Aku sedang mengenakan apronku saat pintu kedai kopi terbuka perlahan. Padahal kedai kopi ini baru saja buka beberapa menit yang lalu, rasanya tidak masuk akal jika sudah ada pembeli yang datang. Sambil tergesa merapikan apron dan rambutku, aku bersiap menyapa pembeli yang datang.
"Selamat datang di Like A Latte. Bagaimana dengan segelas kopi spesial dari kami untuk menghangatkan harimu?" sapaku dengan ramah. Pagi ini sebenarnya aku masih mengantuk karena semalam harus membantu catering ibu kosku. Lumayan, hanya membantu semalam saja aku mendapatkan uang yang bisa digunakan untuk makanku selama beberapa hari. Seharusnya hari ini aku menukar jadwal shift kerjaku dengan Angga, salah satu rekan sesama barista di kedai kopi ini. Tapi nyatanya Angga malah tidak masuk karena terserang demam.
"Apa yang spesial di sini?" tanya lelaki bersorot mata tajam itu. Aku menahan napas karena sepertinya tidak asing dengan wajahnya, apa dia seorang artis? Aku menyunggingkan senyum termanisku sebelum menjawab pertanyaannya.
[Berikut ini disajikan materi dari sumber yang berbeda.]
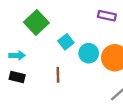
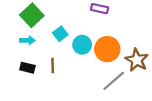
cyan arrow: (17, 55) -> (27, 40), moved
black rectangle: (17, 77) -> (27, 68), moved

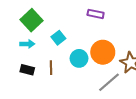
cyan circle: (82, 45) -> (79, 58), moved

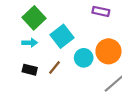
cyan square: (58, 38) -> (62, 36), size x1.5
brown line: (51, 68) -> (55, 68), turned 40

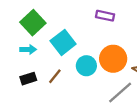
black rectangle: (30, 70) -> (28, 79), turned -32

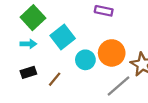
brown line: (55, 76) -> (55, 79), moved

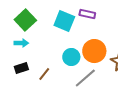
cyan square: (63, 37) -> (64, 21), moved, turned -30
gray line: (119, 86) -> (85, 78), moved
"Semua minuman di sini spesial, Mas," jawabku. Aku mengerutkan keningku sesaat sambil berpikir apa lelaki ini cocok kupanggil 'mas' atau malah dia akan tersinggung karena merasa masih muda?
"Sebutkan satu saja, aku tidak mungkin meminum semuanya," ucapnya ketus. Di kedai kopi ini aku sering sekali berhadapan dengan berbagai tipe orang, dari yang jutek hingga yang ramah. Dan tipe yang berada di hadapanku ini adalah salah satu tipe yang kuhindari. Tipe songong yang rasanya ingin kusiram dengan air panas.
"Bagaimana dengan segelas americano. racikan americano di sini pasti cocok dengan selera Mas," tawarku. Bola mata lelaki beralis tebal itu terlihat berputar. Setelah menatap ke arahku, dia kemudian mengedarkan matanya ke segala arah. Heran, sebenarnya apa yang diinginkannya di kedai kopi ini. Dia benaran mau minum kopi atau cuma mau tanya-tanya aja?
"Baiklah, segelas americano. Jangan lebih dari lima menit," ucapnya dengan wajah datar. Aku berusaha tersenyum saat mendengar permintaannya. Rasanya ingin kutantang lelaki sombong ini untuk membuat americano-nya sendiri.
"Baik, ditunggu sebentar ya, Mas," balasku dan kemudian segera membuat minuman pesanannya.
Aku kemudian segera menakar biji kopi untuk digiling di mesin penggiling kopi. Americano adalah versi ringan dari espresso sehingga membutuhkan air panas yang lebih banyak untuk satu gelas takarnya.
Aku sudah terbiasa membuat kopi pesanan pembeli yang tidak sabar menunggu, tapi lelaki yang satu ini terasa berbeda. Di balik ketidak sabarannya, matanya seperti menatapku tajam, seolah ada yang salah dari cara penyajian kopiku. Justru dilihat dengan cara seperti itu malah membuatku merasa salah tingkah. Biasanya jika pembeli tidak sabar menunggu, mereka akan duduk di salah satu kursi di kedai ini, bukannya malah berdiri tepat di hadapanku seperti ini.
"Silahkan, Mas," ucapku sambil tersenyum. Senyumku mungkin terlihat palsu, tapi aku tidak peduli. Toh entah kapan lagi lelaki ini akan kembali datang ke sini.
Aku kemudian menyebutkan harga satu gelas americano yang sudah berada di tangannya dan lelaki itu kemudian mengeluarkan selembar uang padaku.
"Kembaliannya ambil saja," ucapnya sambil berlalu. Sial, entah kenapa aku malah kesal walaupun dia memberikan tip padaku.
"Pagi banget sudah ada yang datang," komentar Arin, teman shift-ku pagi ini. Dia baru saja dari belakang setelah menyelesaikan sarapannya.
"Orang yang kebetulan lewat kali," balasku sambil menguap lebar. Mataku terasa berair dan rasa kantuk terasa sulit untuk dicegah.
"Kamu nggak tidur apa semalam?" tanya Arin curiga.
"Cuma sempat tidur satu jam aja, bantuin catering ibu kosku," jawabku.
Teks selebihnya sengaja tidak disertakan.